As the images are gathered, 3D reconstruction and modeling begin with measuring the surface, creating an ortho-photo, and extracting the features. From the parameters in the camera orientation, by an interactive process or automatic dense image matching techniques, the image will be digitally reconstructed. The output can be a scattered or a dense point cloud, describing either the corners and features or the full shape of the surface area. Dense point clouds should be extracted from the algorithms matching the dense imaging to identify its major geometric ruptures. The point clouds can then be structured, interpolated, and textured for imaging visualization. Dense point clouds are suggested for excavation, and surface or building reconstruction, while spread clouds can be better for modeling buildings. For ortho-imaging, a dense point cloud is required for an accurate ortho-rectification and for a full clearing of the irregularities of the surface. For low-accuracy applications, as in a quick or emergency job-types, dense image matching is not needed, a simple image-correction method can be used.
By processing of the images, a geo-referenced 3D point cloud is developed. Some studies suggest that through algorithms of Structure from Motion (SfM) contour lines, edges, and feature points in the images can be obtained. Similar interior and exterior areas can be computed in a bundle adjustment 35, 82, which is only a large geometric parameter estimate problem, polishing a visual reconstruction to achieve an optimal 3D structure and viewing parameter estimates. These parameters are the combined 3D feature coordinates, poses, and calibrations of the camera 814. The Exchangeable Image Format (Exif) metadata from individual photography, renders approximate values for the focal length and size of the image. Other researched methods that have been used to generate 3D point clouds from photo imaging suggest Scale Invariant Feature Transform (SIFT) to detect key points, which extracts special constant features from the collected images to perform matching of different object or scene views 811, 813. Other generations of 3D point clouds involve an algorithm based on the calculation of the rectangular segments in the overlapped sections of the subsequent images.
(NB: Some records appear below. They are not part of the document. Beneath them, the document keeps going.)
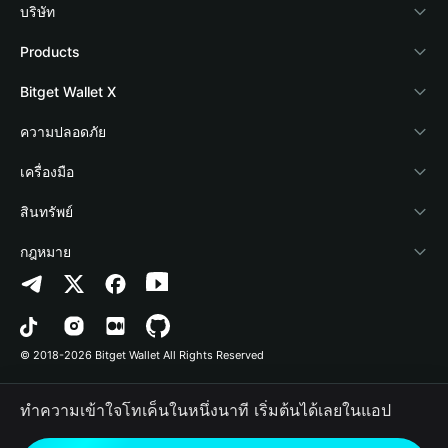
บริษัท
เกี่ยวกับ Bitget Wallet
Products
Blog
Crypto Card
Bitget Wallet X
Academy
Stablecoin Earn
นักพัฒนา
ความปลอดภัย
ข่าวสารด้านคริปโต
Payfi Crypto
เชื่อมต่อ Wallet
Protection Fund
เครื่องมือ
ศูนย์ช่วยเหลือ
Crypto Swap API
Bitget Wallet Pay
เทคโนโลยีความปลอดภัย
ซื้อคริปโต
สินทรัพย์
ติดต่อเรา
Altcoin Season Index
ลิสต์โปรเจกต์
การตรวจจับการอนุญาต
Arbitrum
กฎหมาย
ทรัพยากรข้อมูลของแบรนด์
Prediction Markets
การตรวจจับสัญญา
Avalanche
นโยบายความเป็นส่วนตัว
อาชีพ
DApp
การโอนเป็นชุด
Bitcoin
ข้อตกลงในการใช้บริการ
© 2018-2026 Bitget Wallet All Rights Reserved
การยืนยันช่องทางอย่างเป็นทางการ
Trade
BNB Chain
Risk Disclosure
ทำความเข้าใจโทเค็นในหนึ่งนาที เริ่มต้นได้เลยในแอป
RWA
Polygon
PhotoScan, an image-based 3D modeling software that entirely automatic performs the alignment of the photos and the 3D model reconstruction. building a textured 3D model. To process the images to build a 3D model, it first looks for similar points on the images to then match them, it also locates the camera position for every image adjusting the camera calibration parameters. Thence, a set of camera positions and a scattered point cloud are created; After that, the geometry is built, roughly based on the camera positions and images themselves. A 3D polygon mesh is built, of the object surface, which then may be textured or used for ortho-photo generation.